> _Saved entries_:
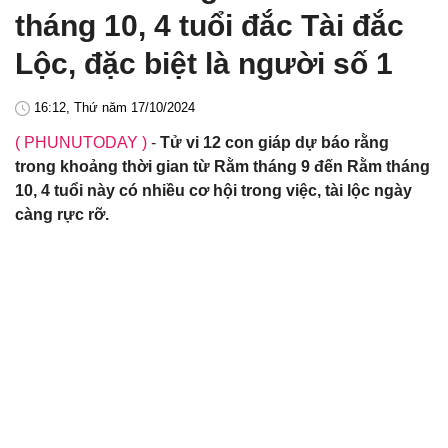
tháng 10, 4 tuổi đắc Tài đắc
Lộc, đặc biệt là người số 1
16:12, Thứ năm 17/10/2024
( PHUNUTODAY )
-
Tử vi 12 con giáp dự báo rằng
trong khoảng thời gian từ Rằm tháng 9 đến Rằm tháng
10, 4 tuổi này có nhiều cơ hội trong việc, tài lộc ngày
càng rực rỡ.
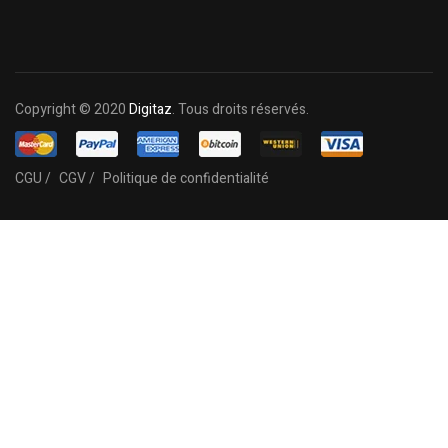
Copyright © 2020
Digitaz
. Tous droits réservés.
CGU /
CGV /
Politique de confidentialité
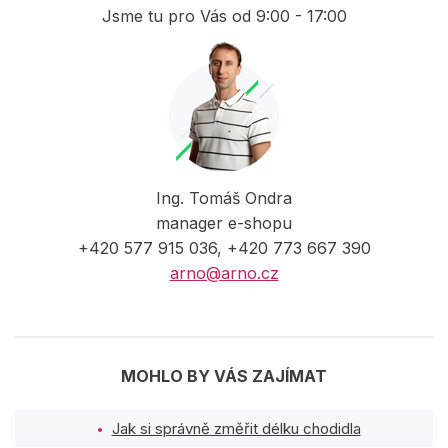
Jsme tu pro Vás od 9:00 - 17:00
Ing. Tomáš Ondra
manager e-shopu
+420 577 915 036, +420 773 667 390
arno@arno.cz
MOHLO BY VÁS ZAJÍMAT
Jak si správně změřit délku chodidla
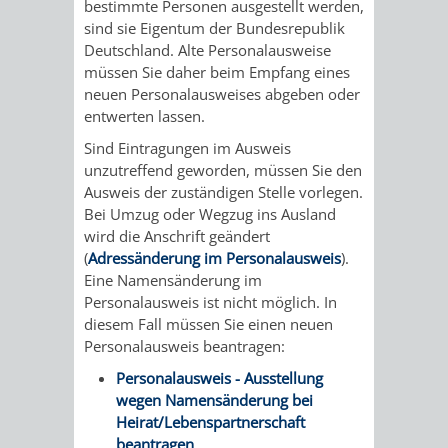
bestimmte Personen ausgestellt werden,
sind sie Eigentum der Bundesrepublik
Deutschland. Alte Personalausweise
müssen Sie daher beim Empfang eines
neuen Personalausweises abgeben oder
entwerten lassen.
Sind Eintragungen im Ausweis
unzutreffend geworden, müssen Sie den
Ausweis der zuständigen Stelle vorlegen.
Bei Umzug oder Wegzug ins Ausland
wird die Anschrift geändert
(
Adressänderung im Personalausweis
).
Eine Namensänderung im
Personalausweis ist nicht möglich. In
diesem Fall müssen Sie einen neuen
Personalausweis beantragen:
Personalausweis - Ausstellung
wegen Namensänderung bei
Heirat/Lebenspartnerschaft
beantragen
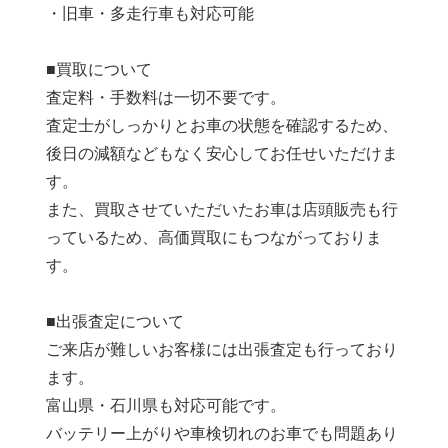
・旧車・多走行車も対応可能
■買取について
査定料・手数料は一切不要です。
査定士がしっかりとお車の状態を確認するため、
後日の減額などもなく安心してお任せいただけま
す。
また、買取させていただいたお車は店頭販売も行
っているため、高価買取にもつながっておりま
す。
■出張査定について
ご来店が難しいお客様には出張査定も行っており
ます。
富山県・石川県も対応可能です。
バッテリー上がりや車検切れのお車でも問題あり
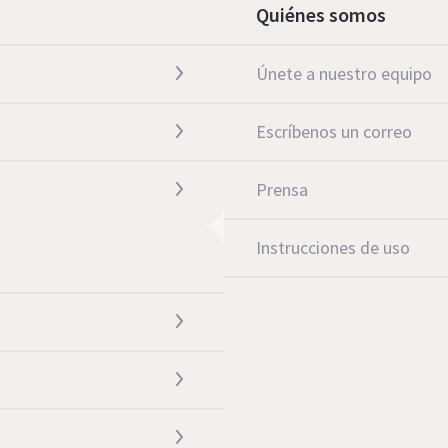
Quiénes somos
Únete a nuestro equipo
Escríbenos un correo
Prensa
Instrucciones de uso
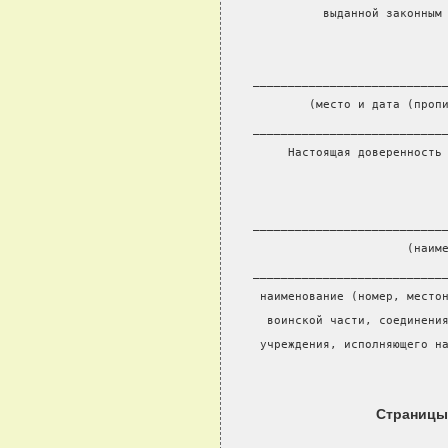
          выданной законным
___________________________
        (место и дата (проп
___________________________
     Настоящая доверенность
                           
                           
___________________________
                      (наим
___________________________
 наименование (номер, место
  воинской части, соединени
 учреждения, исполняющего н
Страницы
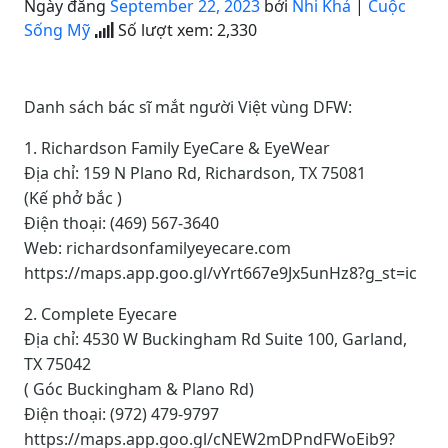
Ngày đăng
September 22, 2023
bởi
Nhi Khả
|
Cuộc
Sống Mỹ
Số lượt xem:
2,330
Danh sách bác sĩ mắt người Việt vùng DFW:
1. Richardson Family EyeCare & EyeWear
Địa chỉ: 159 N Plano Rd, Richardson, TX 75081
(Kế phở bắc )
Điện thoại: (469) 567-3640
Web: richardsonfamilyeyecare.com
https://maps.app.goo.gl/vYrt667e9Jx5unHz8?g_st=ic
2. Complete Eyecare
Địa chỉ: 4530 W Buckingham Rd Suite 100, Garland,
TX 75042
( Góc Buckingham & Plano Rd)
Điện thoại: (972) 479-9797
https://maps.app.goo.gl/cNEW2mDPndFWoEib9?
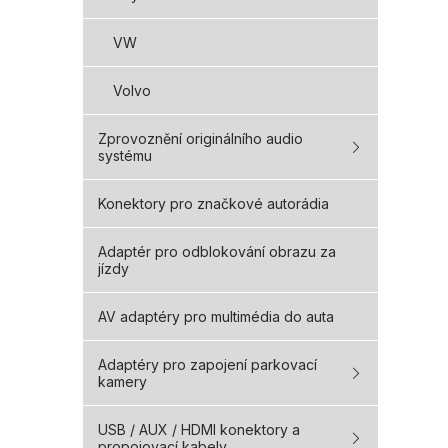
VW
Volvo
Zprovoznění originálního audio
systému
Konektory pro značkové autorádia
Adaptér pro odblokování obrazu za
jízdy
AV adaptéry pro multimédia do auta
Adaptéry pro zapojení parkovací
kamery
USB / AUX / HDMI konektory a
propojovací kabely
--
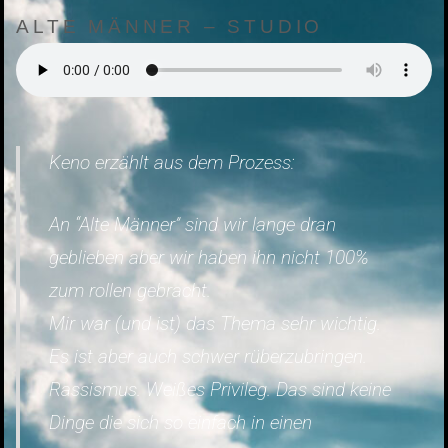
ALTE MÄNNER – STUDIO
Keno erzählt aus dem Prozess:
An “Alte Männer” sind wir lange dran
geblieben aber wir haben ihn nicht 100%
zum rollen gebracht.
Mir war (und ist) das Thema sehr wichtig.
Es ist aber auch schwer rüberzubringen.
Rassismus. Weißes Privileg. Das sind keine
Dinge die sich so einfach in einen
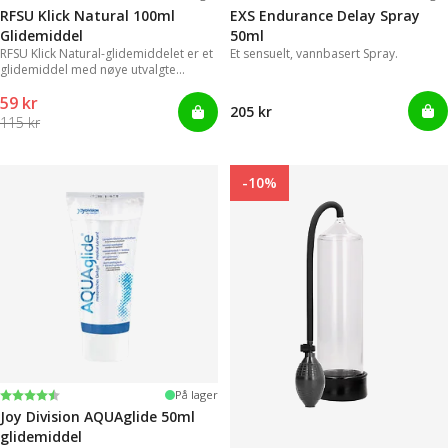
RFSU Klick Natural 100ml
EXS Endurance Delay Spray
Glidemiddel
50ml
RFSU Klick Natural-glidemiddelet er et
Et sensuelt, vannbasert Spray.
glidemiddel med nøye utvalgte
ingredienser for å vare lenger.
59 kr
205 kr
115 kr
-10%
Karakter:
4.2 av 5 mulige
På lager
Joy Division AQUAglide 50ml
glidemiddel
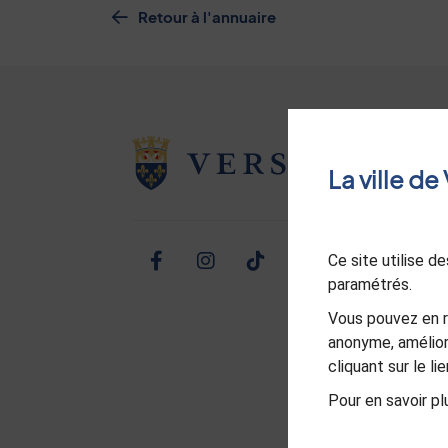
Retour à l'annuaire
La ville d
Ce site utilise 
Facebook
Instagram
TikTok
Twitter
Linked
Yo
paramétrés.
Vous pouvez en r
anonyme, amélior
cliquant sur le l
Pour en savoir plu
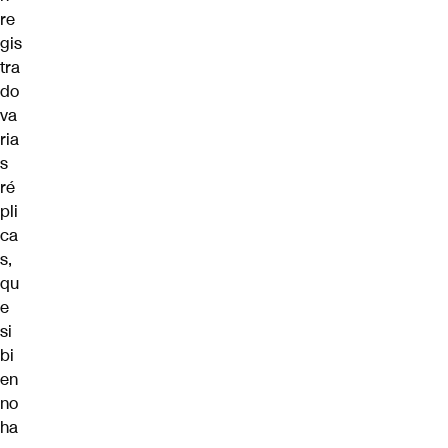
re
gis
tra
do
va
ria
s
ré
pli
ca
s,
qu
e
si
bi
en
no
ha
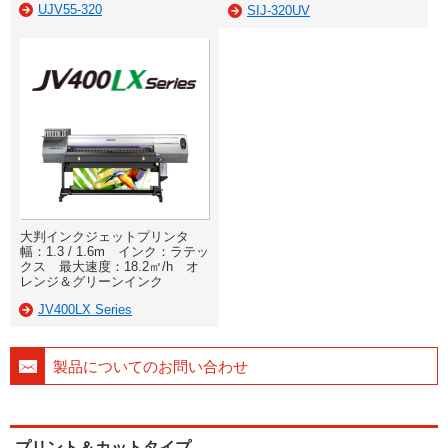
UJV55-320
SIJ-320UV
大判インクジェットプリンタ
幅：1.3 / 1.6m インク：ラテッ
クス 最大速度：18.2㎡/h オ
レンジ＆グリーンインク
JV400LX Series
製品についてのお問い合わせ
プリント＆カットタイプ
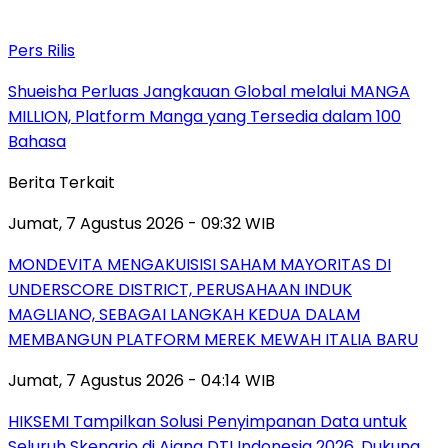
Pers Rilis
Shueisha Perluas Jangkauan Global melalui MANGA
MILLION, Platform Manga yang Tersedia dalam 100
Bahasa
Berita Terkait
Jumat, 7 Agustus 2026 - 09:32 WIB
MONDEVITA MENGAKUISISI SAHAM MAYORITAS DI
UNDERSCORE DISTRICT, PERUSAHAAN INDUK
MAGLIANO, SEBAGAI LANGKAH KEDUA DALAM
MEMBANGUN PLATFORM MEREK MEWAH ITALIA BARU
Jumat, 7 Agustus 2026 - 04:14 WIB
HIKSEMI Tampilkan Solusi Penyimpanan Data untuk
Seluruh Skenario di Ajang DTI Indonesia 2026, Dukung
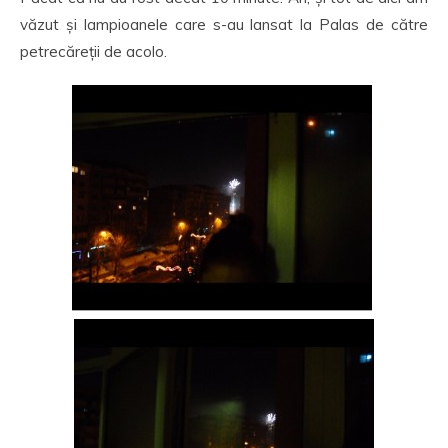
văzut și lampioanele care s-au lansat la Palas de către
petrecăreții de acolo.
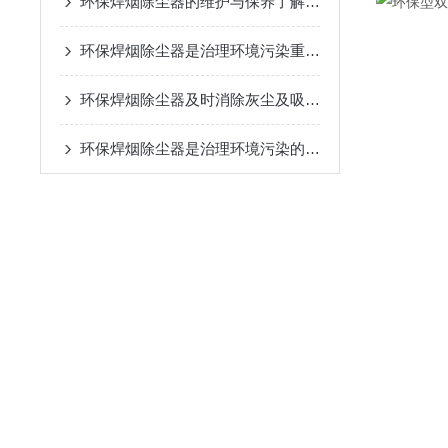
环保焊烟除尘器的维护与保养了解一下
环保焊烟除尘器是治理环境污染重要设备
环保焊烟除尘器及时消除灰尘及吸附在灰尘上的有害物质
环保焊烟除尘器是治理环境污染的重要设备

> _EXERCISE BRIEF_: With pictures omitted, repeat the entries above word for word from the line holding "tháng 10, 4 tuổi đắc Tài đắc" down to the line holding "diesem Fall müssen Sie einen neuen", keeping both of those lines.

> _RESULT OF THIS EXERCISE_:
tháng 10, 4 tuổi đắc Tài đắc
Lộc, đặc biệt là người số 1
16:12, Thứ năm 17/10/2024
( PHUNUTODAY )
-
Tử vi 12 con giáp dự báo rằng
trong khoảng thời gian từ Rằm tháng 9 đến Rằm tháng
10, 4 tuổi này có nhiều cơ hội trong việc, tài lộc ngày
càng rực rỡ.
Copyright © 2020
Digitaz
. Tous droits réservés.
CGU /
CGV /
Politique de confidentialité
Jsme tu pro Vás od 9:00 - 17:00
Ing. Tomáš Ondra
manager e-shopu
+420 577 915 036, +420 773 667 390
arno@arno.cz
MOHLO BY VÁS ZAJÍMAT
Jak si správně změřit délku chodidla
bestimmte Personen ausgestellt werden,
sind sie Eigentum der Bundesrepublik
Deutschland. Alte Personalausweise
müssen Sie daher beim Empfang eines
neuen Personalausweises abgeben oder
entwerten lassen.
Sind Eintragungen im Ausweis
unzutreffend geworden, müssen Sie den
Ausweis der zuständigen Stelle vorlegen.
Bei Umzug oder Wegzug ins Ausland
wird die Anschrift geändert
(
Adressänderung im Personalausweis
).
Eine Namensänderung im
Personalausweis ist nicht möglich. In
diesem Fall müssen Sie einen neuen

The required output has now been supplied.